Tuesday January 2, 2018
(Subject to change as events dictate)
9 a.m. – MPR News with Kerri Miller
The Political Junkie. Kerri Miller and Ken Rudin look ahead to the mid-term election year of 2018 on the day that Sen. Al Franken leaves office.
Guest: Ken Rudin, the Political Junkie
9:20 a.m. – University of Minnesota linguist Anatoly Liberman joins MPR News Host Kerri Miller to talk about why some words and phrases catch on, and whether the origins of those words are new or old.
Guest: Anatoly Lieberman, linguist and professor in the College of Liberal Arts at the University of Minnesota.
10 a.m.- 1A with Joshua Johnson
What is the U.S. doing in Africa?
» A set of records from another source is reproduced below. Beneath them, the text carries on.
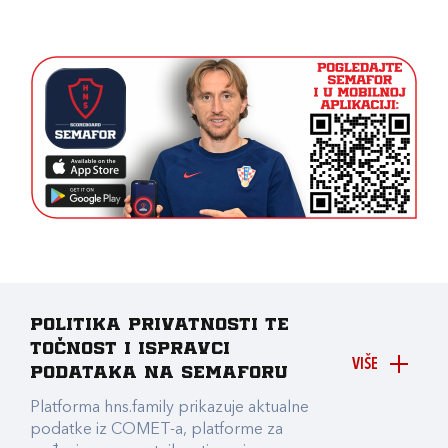
Politika privatnosti te
točnost i ispravci
VIŠE
podataka na Semaforu
Platforma hns.family prikazuje aktualne
podatke iz COMET-a, platforme za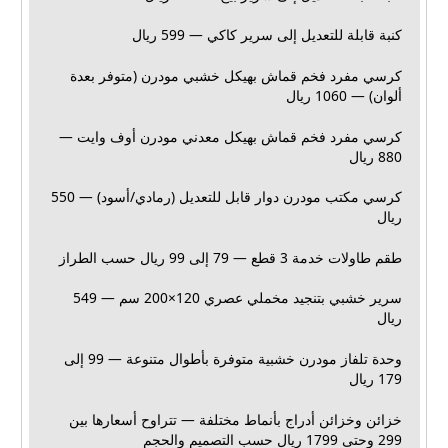
كنبة قابلة للتعديل إلى سرير كاكي — 599 ريال
كرسي مفرد فخم قماش بهيكل خشبي مودرن (متوفر بعدة
ألوان) — 1060 ريال
كرسي مفرد فخم قماش بهيكل معدني مودرن أوف وايت —
880 ريال
كرسي مكتب مودرن دوار قابل للتعديل (رمادي/أسود) — 550
ريال
طقم طاولات خدمة 3 قطع — 79 إلى 99 ريال حسب الطراز
سرير خشبي بتنجيد مخملي عصري 120×200 سم — 549
ريال
وحدة تلفاز مودرن خشبية متوفرة بأطوال متنوعة — 99 إلى
179 ريال
خزائن وخزائن أدراج بأنماط مختلفة — تتراوح أسعارها بين
299 وحتى 1799 ريال حسب التصميم والحجم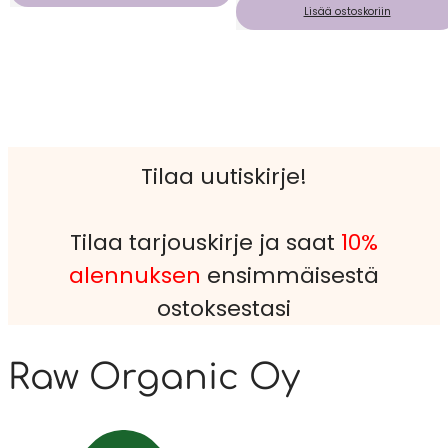
Lisää ostoskoriin
Tilaa uutiskirje!
Tilaa tarjouskirje ja saat
10%
alennuksen
ensimmäisestä
ostoksestasi
Raw Organic Oy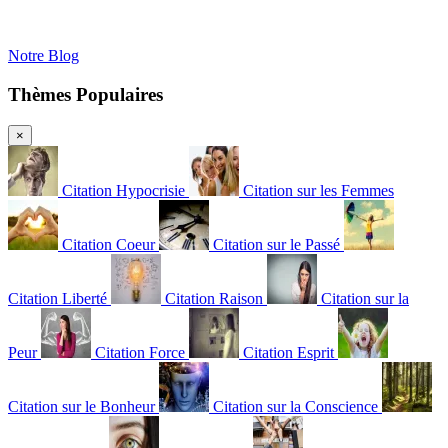
Notre Blog
Thèmes Populaires
×
Citation Hypocrisie
Citation sur les Femmes
Citation Coeur
Citation sur le Passé
Citation Liberté
Citation Raison
Citation sur la
Peur
Citation Force
Citation Esprit
Citation sur le Bonheur
Citation sur la Conscience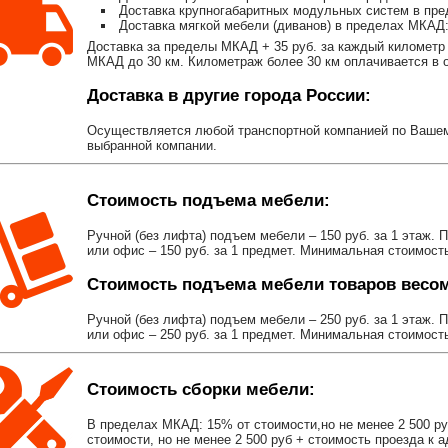
Доставка крупногабаритных модульных систем в пре
Доставка мягкой мебели (диванов) в пределах МКАД:
Доставка за пределы МКАД + 35 руб. за каждый километр 
МКАД до 30 км. Километраж более 30 км оплачивается в об
Доставка в другие города России:
Осуществляется любой транспортной компанией по Вашему
выбранной компании.
Стоимость подъема мебели:
Ручной (без лифта) подъем мебели – 150 руб. за 1 этаж. 
или офис – 150 руб. за 1 предмет. Минимальная стоимост
Стоимость подъема мебели товаров весом 
Ручной (без лифта) подъем мебели – 250 руб. за 1 этаж. 
или офис – 250 руб. за 1 предмет. Минимальная стоимост
Стоимость сборки мебели:
В пределах МКАД: 15% от стоимости,но не менее 2 500 р
стоимости, но не менее 2 500 руб + стоимость проезда к 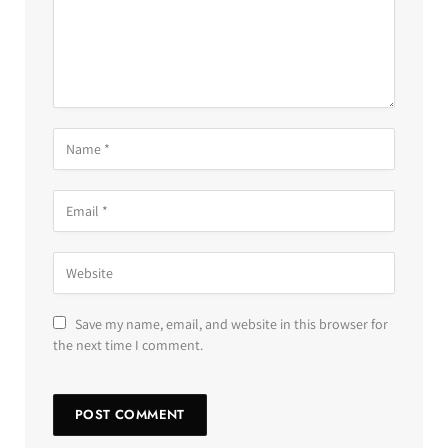
Save my name, email, and website in this browser for
the next time I comment.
The president’s point man on Africa, Amb. Donald Yamamoto, says we’re there to support and assist African nations. It’s a busy time, with the ongoing investigation into the deaths of four U.S. servicemen who were killed in an ambush in Niger last year.
Guest: Donald Yamamoto, acting assistant secretary of State for African Affairs, former ambassador to Ethiopia and Djibouti.
11 a.m. – MPR News with Tom Weber
Minnesota Sen. Al Franken is expected to officially resign Tuesday in the wake of accusations of sexual misconduct. His replacement, Lt. Gov. Tina Smith, is set to be sworn in the following day. MPR News reporter Mark Zdechlik will be in Washington, D.C. for the ceremony.
Guest: Mark Zdechlik, MPR News reporter
11:15 a.m. – A look inside Ilhan Omar’s Twitterverse. “You and your people are a stain.” That’s one of the tweets that has been directed at a member of the Minnesota Legislature, DFL Rep. Ilhan Omar. Omar is the first Somali-American Muslim lawmaker in state history. She’s gotten some national attention for that – she was in Time magazine and on The Daily Show – which has led to more comments on social media. Rep. Omar also has plenty of supporters who praise her on Twitter, but the negative comments have a striking level of vitriol.
Guest: Rep. Ilhan Omar (DFL- Minneapolis)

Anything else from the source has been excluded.